Abstract
Personalized web search (PWS) has demonstrated its effectiveness in improving the quality of various search services on the Internet. However, evidences show that users’ reluctance to disclose their private information during search has become a major barrier for the wide proliferation of PWS. We study privacy protection in PWS applications that model user preferences as hierarchical user profiles. We propose a PWS framework called UPS that can adaptively generalize profiles by queries while respecting userspecified privacy requirements. Our runtime generalization aims at striking a balance between two predictive metrics that evaluate the utility of personalization and the privacy risk of exposing the generalized profile. We present two greedy algorithms, namely GreedyDP and GreedyIL, for runtime generalization. We also provide an online prediction mechanism for deciding whether personalizing a query is beneficial. Extensive experiments demonstrate the effectiveness of our framework. The experimental results also reveal that GreedyIL significantly outperforms GreedyDP in terms of efficiency.
Introduction
THE web search engine has long become the most
important portal for ordinary people looking for useful
information on the web. However, users might experience
failure when search engines return irrelevant results that do
not meet their real intentions. Such irrelevance is largely
due to the enormous variety of users’ contexts and
backgrounds, as well as the ambiguity of texts. Personalized
web search (PWS) is a general category of search techniques
aiming at providing better search results, which are tailored
for individual user needs.
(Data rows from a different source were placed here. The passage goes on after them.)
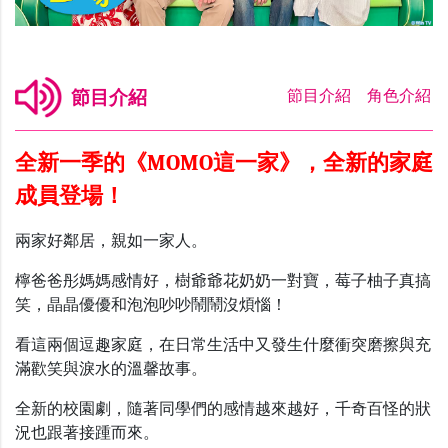
節目介紹
節目介紹
節目介紹
角色介紹
全新一季的《MOMO這一家》，全新的家庭
成員登場！
兩家好鄰居，親如一家人。
檸爸爸彤媽媽感情好，樹爺爺花奶奶一對寶，莓子柚子真搞
笑，晶晶優優和泡泡吵吵鬧鬧沒煩惱！
看這兩個逗趣家庭，在日常生活中又發生什麼衝突磨擦與充
滿歡笑與淚水的溫馨故事。
全新的校園劇，隨著同學們的感情越來越好，千奇百怪的狀
況也跟著接踵而來。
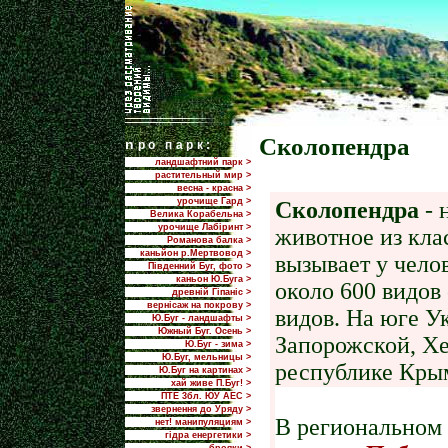
Сколопендра
n
ро парк:
ландшафтний парк >
растительный мир >
весна - красна >
урочище Гард >
Сколопендра
- 
Велика Корабельна >
урочище Лабіринт >
животное из кла
Романова балка >
каньйон р.Мертвовод >
вызывает у чело
Південний Буг, фото >
каньон Ю.Буга >
около 600 видов
древній Гіпаніс >
вернісаж на покрову >
видов. На юге У
Ю.Буг - ландшафты >
Южный Буг. Осень >
Запорожской, Хе
Ю.Буг - зима >
Ю.Буг, мельницы >
республике Крым
Ю.Буг на картинах >
хай живе П.Буг! >
ПТЕ 3бл. ЮУ АЕС >
звернення до Уряду >
В региональном
нет! манипуляциям >
гідра енергетики >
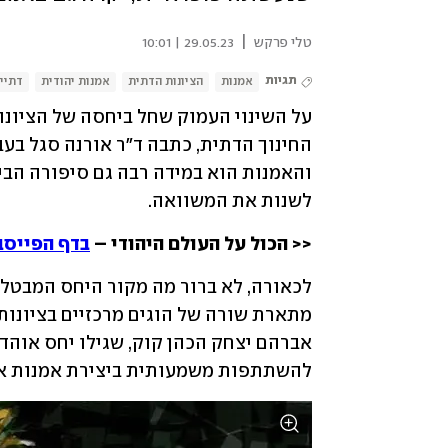
|
טלי פרקש
29.05.23 | 10:01
תגיות
אמנות
הציונות הדתית
אמנות יהודית
דתיי
לשנות את המשוואה.
<< הכול על העולם היהודי – 
בדף הפייסב
להשתתפות משמעותית ביצירת אמנות או 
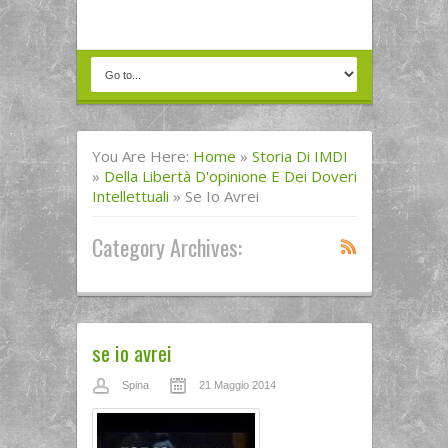
You Are Here:
Home
»
Storia Di IMDI
»
Della Libertà D'opinione E Dei Doveri
Intellettuali
»
Se Io Avrei
Category Archives:
se io avrei
Spina
21 Maggio 2014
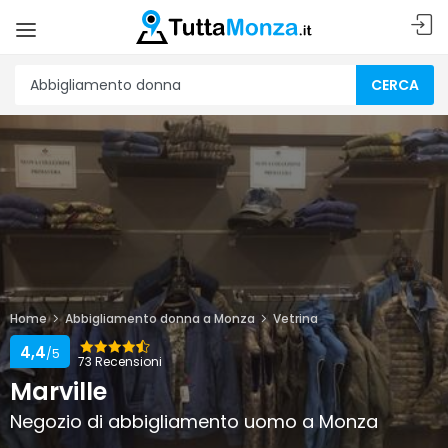
CERCA
Home
Abbigliamento donna a Monza
Vetrina
4,4
/5
73 Recensioni
Marville
Negozio di abbigliamento uomo a Monza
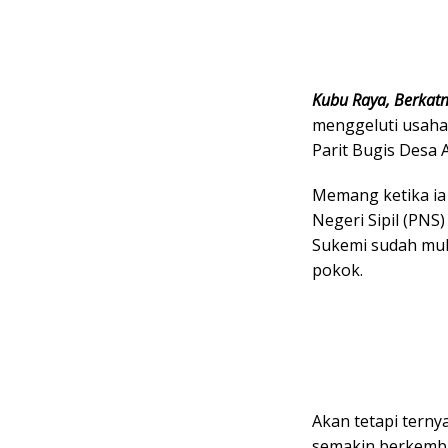
Kubu Raya, Berkat
menggeluti usaha
Parit Bugis Desa
Memang ketika ia
Negeri Sipil (PNS
Sukemi sudah mul
pokok.
Akan tetapi tern
semakin berkemba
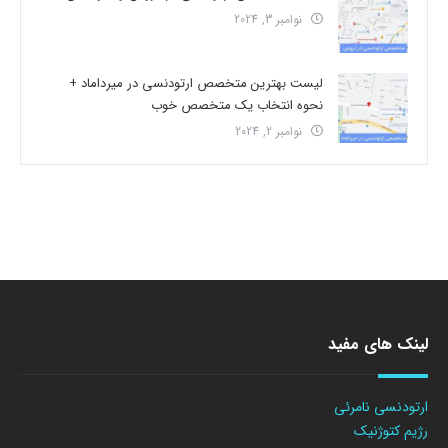
نوامبر 3, 2024
لیست بهترین متخصص ارتودنسی در میرداماد +
نحوه انتخاب یک متخصص خوب
نوامبر 2, 2024
لینک های مفید
ارتودنسی نامرئی
رژیم کتوژنیک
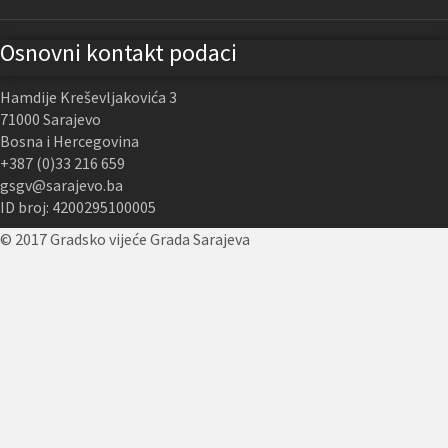
Osnovni kontakt podaci
Hamdije Kreševljakovića 3
71000 Sarajevo
Bosna i Hercegovina
+387 (0)33 216 659
gsgv@sarajevo.ba
ID broj: 4200295100005
© 2017 Gradsko vijeće Grada Sarajeva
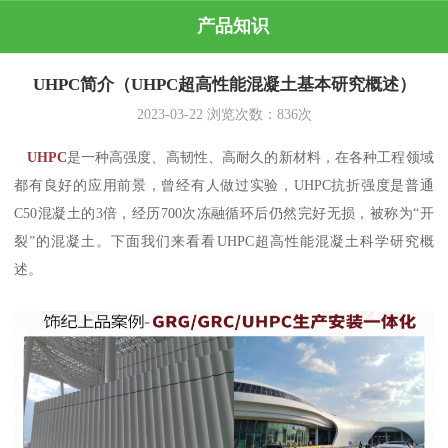
产品知识
UHPC简介（UHPC超高性能混凝土基本研究概述）
2023-03-22
浏览次数：
836
次
UHPC
是一种高强度、高韧性、高耐久的新材料，在各种工程领域
都有良好的应用前景，曾经有人做过实验，UHPC抗折强度是普通
C50混凝土的3倍，经历700次冻融循环后仍然完好无损，被称为“开
裂”的混凝土。下面我们来看看UHPC超高性能混凝土科学研究概
述。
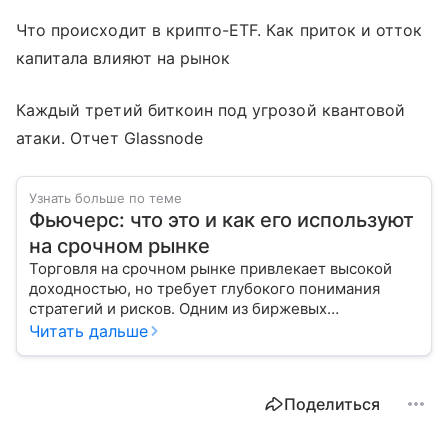
Что происходит в крипто-ETF. Как приток и отток
капитала влияют на рынок
Каждый третий биткоин под угрозой квантовой
атаки. Отчет Glassnode
Узнать больше по теме
Фьючерс: что это и как его используют
на срочном рынке
Торговля на срочном рынке привлекает высокой
доходностью, но требует глубокого понимания
стратегий и рисков. Одним из биржевых
инструментов для краткосрочных инвестиций
Читать дальше
выступает фьючерс. Расскажем, в чем его
особенности.
Поделиться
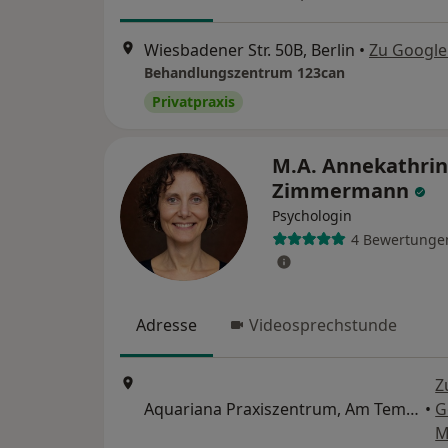
Wiesbadener Str. 50B, Berlin
•
Zu Googl
Behandlungszentrum 123can
Privatpraxis
M.A. Annekathrin
Zimmermann
Psychologin
4 Bewertunge
Adresse
Videosprechstunde
Z
Aquariana Praxiszentrum, Am Tempelhofer Berg 7d, Berlin
•
G
M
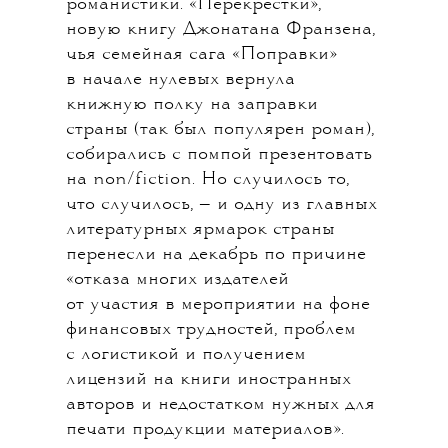
романистики. «Перекрестки»,
новую книгу Джонатана Франзена,
чья семейная сага «Поправки»
в начале нулевых вернула
книжную полку на заправки
страны (так был популярен роман),
собирались с помпой презентовать
на non/fiction. Но случилось то,
что случилось, — и одну из главных
литературных ярмарок страны
перенесли на декабрь по причине
«отказа многих издателей
от участия в мероприятии на фоне
финансовых трудностей, проблем
с логистикой и получением
лицензий на книги иностранных
авторов и недостатком нужных для
печати продукции материалов».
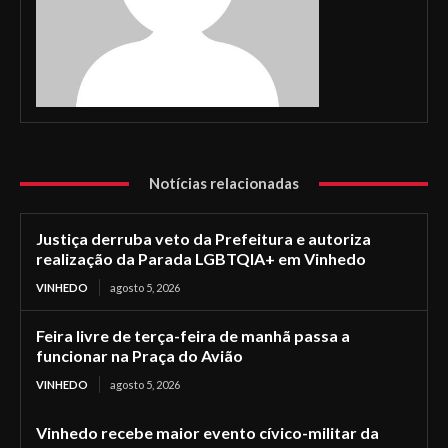
Notícias relacionadas
Justiça derruba veto da Prefeitura e autoriza
realização da Parada LGBTQIA+ em Vinhedo
VINHEDO
agosto 5, 2026
Feira livre de terça-feira de manhã passa a
funcionar na Praça do Avião
VINHEDO
agosto 5, 2026
Vinhedo recebe maior evento cívico-militar da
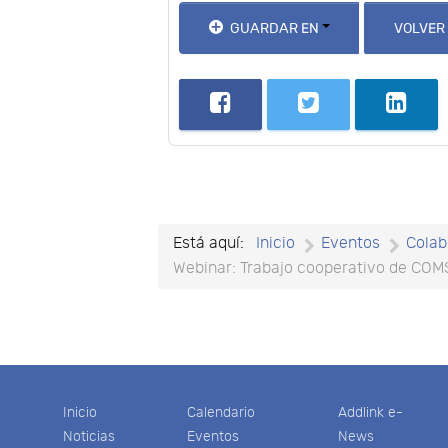
GUARDAR EN
VOLVER
Está aquí:
Inicio
Eventos
Colab
Webinar: Trabajo cooperativo de COM
Inicio
Calendario
Addlink e-
Noticias
Eventos
News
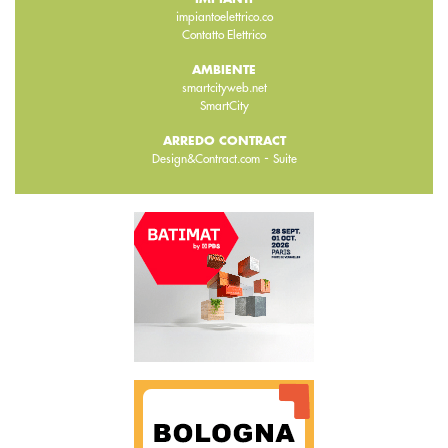
impiantoelettrico.co
Contatto Elettrico
AMBIENTE
smartcityweb.net
SmartCity
ARREDO CONTRACT
-
Design&Contract.com
Suite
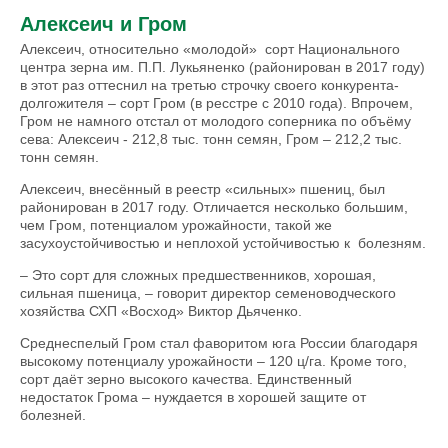
Алексеич и Гром
Алексеич, относительно «молодой» сорт Национального
центра зерна им. П.П. Лукьяненко (районирован в 2017 году)
в этот раз оттеснил на третью строчку своего конкурента-
долгожителя – сорт Гром (в ресстре с 2010 года). Впрочем,
Гром не намного отстал от молодого соперника по объёму
сева: Алексеич - 212,8 тыс. тонн семян, Гром – 212,2 тыс.
тонн семян.
Алексеич, внесённый в реестр «сильных» пшениц, был
районирован в 2017 году. Отличается несколько большим,
чем Гром, потенциалом урожайности, такой же
засухоустойчивостью и неплохой устойчивостью к болезням.
– Это сорт для сложных предшественников, хорошая,
сильная пшеница, – говорит директор семеноводческого
хозяйства СХП «Восход» Виктор Дьяченко.
Среднеспелый Гром стал фаворитом юга России благодаря
высокому потенциалу урожайности – 120 ц/га. Кроме того,
сорт даёт зерно высокого качества. Единственный
недостаток Грома – нуждается в хорошей защите от
болезней.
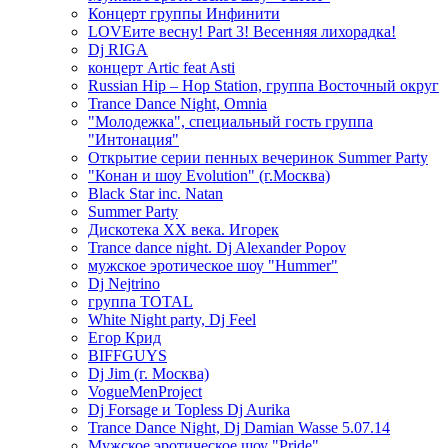
Концерт группы Инфинити
LOVEите весну! Part 3! Весенняя лихорадка!
Dj RIGA
концерт Artic feat Asti
Russian Hip – Hop Station, группа Восточный округ
Trance Dance Night, Omnia
"Молодежка", специальный гость группа
"Интонация"
Открытие серии пенных вечеринок Summer Party
"Конан и шоу Evolution" (г.Москва)
Black Star inc. Natan
Summer Party
Дискотека ХХ века. Игорек
Trance dance night. Dj Alexander Popov
мужское эротическое шоу "Hummer"
Dj Nejtrino
группа TOTAL
White Night party, Dj Feel
Егор Крид
BIFFGUYS
Dj Jim (г. Москва)
VogueMenProject
Dj Forsage и Topless Dj Aurika
Trance Dance Night, Dj Damian Wasse 5.07.14
Мужское эротическое шоу "Pride"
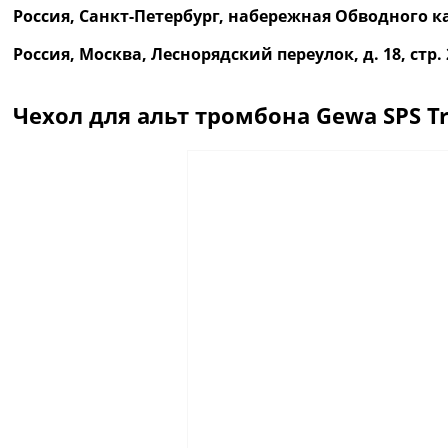
Россия, Санкт-Петербург, набережная Обводного ка
Россия, Москва, Леснорядский переулок, д. 18, ст
Чехол для альт тромбона Gewa SPS T
Описание
Отзывы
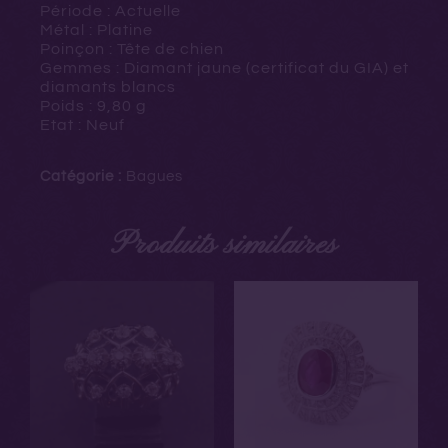
Période : Actuelle
Métal : Platine
Poinçon : Tête de chien
Gemmes : Diamant jaune (certificat du GIA) et
diamants blancs
Poids : 9,80 g
Etat : Neuf
Catégorie :
Bagues
Produits similaires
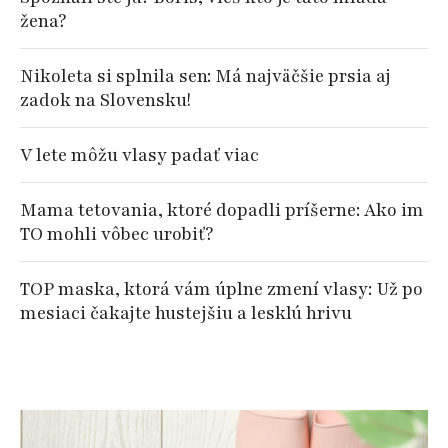
žena?
Nikoleta si splnila sen: Má najväčšie prsia aj
zadok na Slovensku!
V lete môžu vlasy padať viac
Mama tetovania, ktoré dopadli príšerne: Ako im
TO mohli vôbec urobiť?
TOP maska, ktorá vám úplne zmení vlasy: Už po
mesiaci čakajte hustejšiu a lesklú hrivu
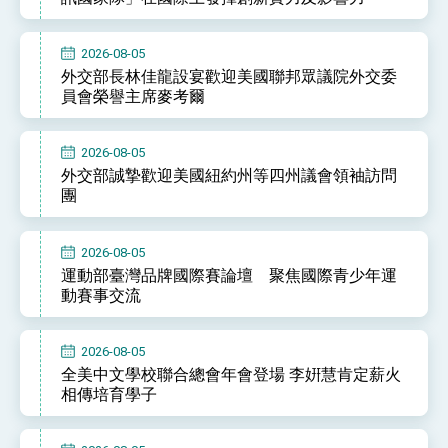
2026-08-05
外交部長林佳龍設宴歡迎美國聯邦眾議院外交委
員會榮譽主席麥考爾
2026-08-05
外交部誠摯歡迎美國紐約州等四州議會領袖訪問
團
2026-08-05
運動部臺灣品牌國際賽論壇 聚焦國際青少年運
動賽事交流
2026-08-05
全美中文學校聯合總會年會登場 李姸慧肯定薪火
相傳培育學子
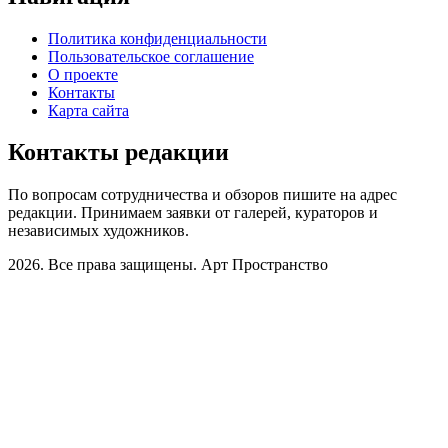
Политика конфиденциальности
Пользовательское соглашение
О проекте
Контакты
Карта сайта
Контакты редакции
По вопросам сотрудничества и обзоров пишите на адрес
редакции. Принимаем заявки от галерей, кураторов и
независимых художников.
2026. Все права защищены. Арт Пространство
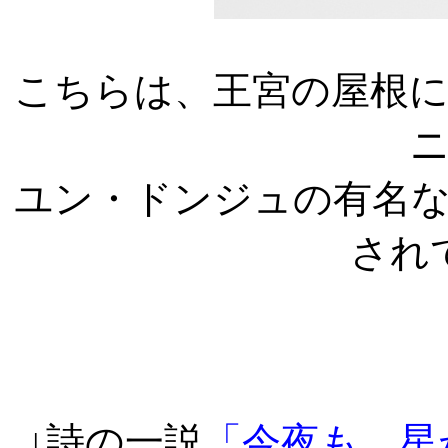
こちらは、王宮の屋根
ユン・ドンジュの有名
され
↓詩の一説
「今夜も 星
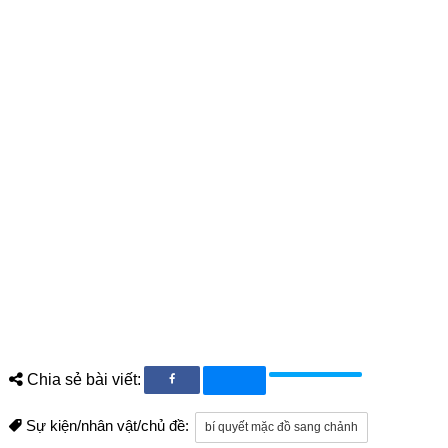
Chia sẻ bài viết:
Sự kiện/nhân vật/chủ đề:
bí quyết mặc đồ sang chảnh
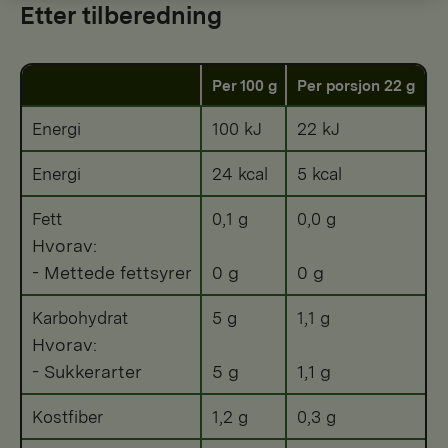
Etter tilberedning
Per 100 g
Per porsjon 22 g
Energi
100 kJ
22 kJ
Energi
24 kcal
5 kcal
Fett
0,1 g
0,0 g
Hvorav:
- Mettede fettsyrer
0 g
0 g
Karbohydrat
5 g
1,1 g
Hvorav:
- Sukkerarter
5 g
1,1 g
Kostfiber
1,2 g
0,3 g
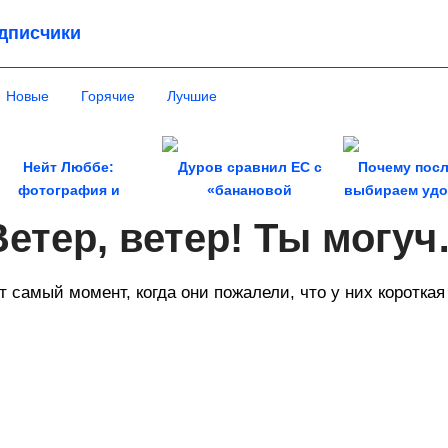
дписчики
Новые
Горячие
Лучшие
Нейт Люббе:
Дуров сравнил ЕС с
Почему посл
фотография и
«банановой
выбираем удоб
утешествия как стиль
республикой» из-за
красив
Ветер, ветер! Ты могу
жизни
закона о...
т самый момент, когда они пожалели, что у них коротка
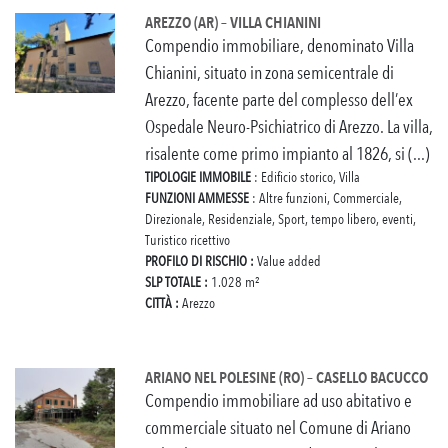
AREZZO (AR) – VILLA CHIANINI
Compendio immobiliare, denominato Villa
Chianini, situato in zona semicentrale di
Arezzo, facente parte del complesso dell’ex
Ospedale Neuro-Psichiatrico di Arezzo. La villa,
risalente come primo impianto al 1826, si (...)
TIPOLOGIE IMMOBILE
: Edificio storico, Villa
FUNZIONI AMMESSE
: Altre funzioni, Commerciale,
Direzionale, Residenziale, Sport, tempo libero, eventi,
Turistico ricettivo
PROFILO DI RISCHIO :
Value added
SLP TOTALE :
1.028 m²
CITTÀ :
Arezzo
ARIANO NEL POLESINE (RO) – CASELLO BACUCCO
Compendio immobiliare ad uso abitativo e
commerciale situato nel Comune di Ariano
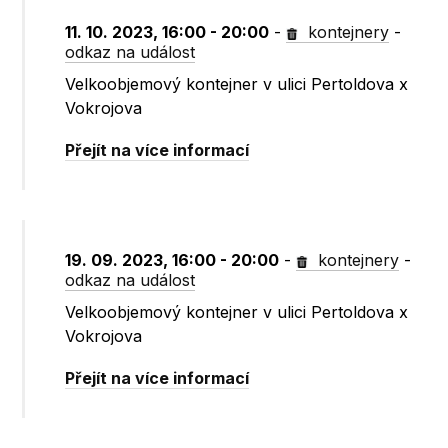
11. 10. 2023, 16:00 - 20:00
-
kontejnery
-
odkaz na událost
Velkoobjemový kontejner v ulici Pertoldova x
Vokrojova
Přejít na více informací
19. 09. 2023, 16:00 - 20:00
-
kontejnery
-
odkaz na událost
Velkoobjemový kontejner v ulici Pertoldova x
Vokrojova
Přejít na více informací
As the expense, user information
has to be collected and analyzed to figure out the user
intention behind the issued query.
The solutions to PWS can generally be categorized into
two types, namely click-log-based methods and profile-based
ones. The click-log based methods are straightforward—
they simply impose bias to clicked pages in the user’s query
history. Although this strategy has been demonstrated to
perform consistently and considerably well [1], it can only
work on repeated queries from the same user, which is a
strong limitation confining its applicability. In contrast,
profile-based methods improve the search experience with
complicated user-interest models generated from user
profiling techniques. Profile-based methods can be potentially
effective for almost all sorts of queries, but are
reported to be unstable under some circumstances [1].